レビュー

金融市場でタダ飯は食えない――本書の土台にあるのは、たったこれだけの身も蓋もない前提だ。確実に儲かる機会があれば誰かが即座に飛びつき、瞬く間に消えてしまう。

この「無裁定条件」というひとつの原理から、株式や債券の値付け、先物、オプション、そして資産配分の理論までもが芋づる式に導かれていく。物理学が「光速度不変」から時空の謎を解き明かしたように、である。
著者は素粒子物理学の研究からメガバンク、ニューヨークのヘッジファンドへと渡り歩いた生粋のクオンツだ。だから本書は、数式の羅列でも外野からの解説でもない。
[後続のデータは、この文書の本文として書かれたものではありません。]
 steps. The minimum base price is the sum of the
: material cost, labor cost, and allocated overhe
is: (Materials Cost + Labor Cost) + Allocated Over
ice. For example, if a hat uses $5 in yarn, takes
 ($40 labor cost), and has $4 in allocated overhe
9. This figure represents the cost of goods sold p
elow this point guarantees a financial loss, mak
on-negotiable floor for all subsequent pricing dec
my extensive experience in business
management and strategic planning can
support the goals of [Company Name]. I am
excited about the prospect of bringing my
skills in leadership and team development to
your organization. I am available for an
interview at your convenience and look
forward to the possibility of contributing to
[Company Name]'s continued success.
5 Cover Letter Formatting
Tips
日経平均プットオプションを丸一日かけて少しずつ買った話。「月末は債券価格が上がりやすい」という市場のクセを投資戦略に仕立てた話。現場の手触りが、数式と地続きになっている。
とかく金融数学は「難解な数式の世界」と敬遠されがちだ。デリバティブは35歳を過ぎて初めて接すると理解できない、という俗説すら業界にはあるらしい。だが本書の説明は、徹底して直感を優先する。あらゆる金融商品は「割引債」という原子に分解できる。オプションは「馬券の集合体」である。
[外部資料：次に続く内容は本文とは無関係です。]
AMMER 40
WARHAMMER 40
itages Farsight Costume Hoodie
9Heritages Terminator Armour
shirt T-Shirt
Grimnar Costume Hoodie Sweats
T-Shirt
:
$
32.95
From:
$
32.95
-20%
こうした比喩の切れ味は、本質を掴んだ書き手にしか出せない。
投資の入門書は世に溢れているが、その多くは「何を買うか」を語るものだ。本書が教えてくれるのは「その価格は、なぜその値なのか」という一段深い問いである。相場観や経験則ではなく、数学的な根拠をもって市場と向き合いたい人にこそ、手にとってほしい一冊だ。

本書の要点

・金融数学は「裁定機会は存在しない」という無裁定条件の上に立つ。確実な儲け話に投資家が殺到し、価格の歪みは瞬く間に修正されるからだ。
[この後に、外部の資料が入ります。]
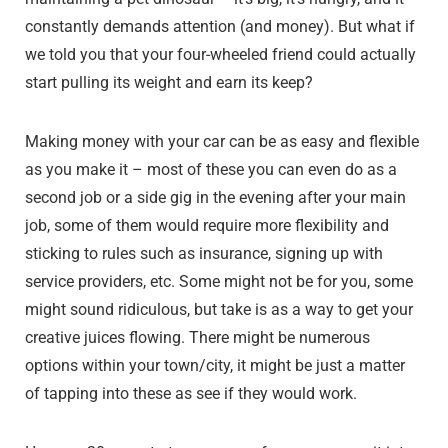
constantly demands attention (and money). But what if
we told you that your four-wheeled friend could actually
start pulling its weight and earn its keep?
Making money with your car can be as easy and flexible
as you make it – most of these you can even do as a
second job or a side gig in the evening after your main
job, some of them would require more flexibility and
sticking to rules such as insurance, signing up with
service providers, etc. Some might not be for you, some
might sound ridiculous, but take is as a way to get your
creative juices flowing. There might be numerous
options within your town/city, it might be just a matter
of tapping into these as see if they would work.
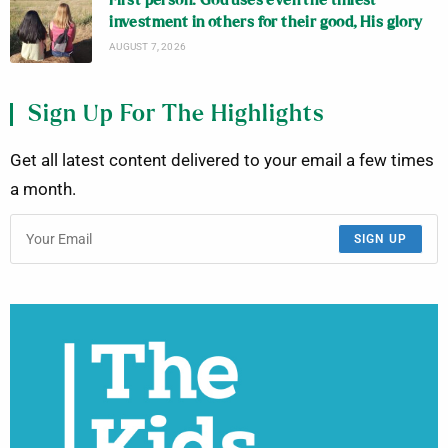
First person: God uses even the tiniest
investment in others for their good, His glory
AUGUST 7, 2026
Sign Up For The Highlights
Get all latest content delivered to your email a few times
a month.
SIGN UP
・DCF法は、金融商品を将来のキャッシュフローに置き換え、時間価値で割り引いて公正価値を求める。金融商品は「割引債の集合体」に分解できるのだ。
・CAPMの結論は、リスク性資産を市場ポートフォリオと同じ構成比で持ち、無リスク資産の混ぜ方でリスクを調整せよというものだ。
・効率的市場仮説によれば、入手できる情報はすでに価格に織り込まれており、市場平均に勝ち続けるのは極めて難しい。